● YOUR GOAL: Every entry below should be repeated exactly; the pictures should not.

- - - -

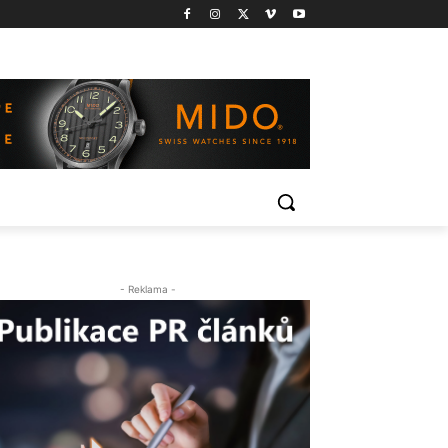
- Reklama -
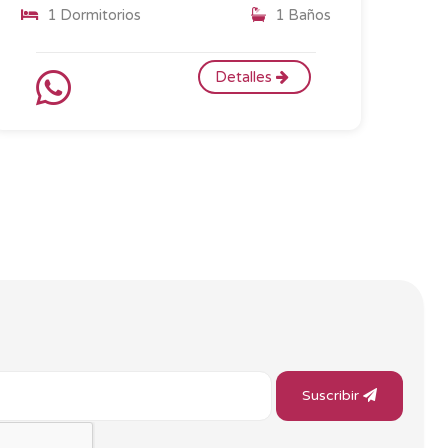
1 Dormitorios
1 Baños
Detalles
Suscribir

- - - -

● TASK RESULT:
- Reklama -
1 Dormitorios
1 Baños
Detalles
Suscribir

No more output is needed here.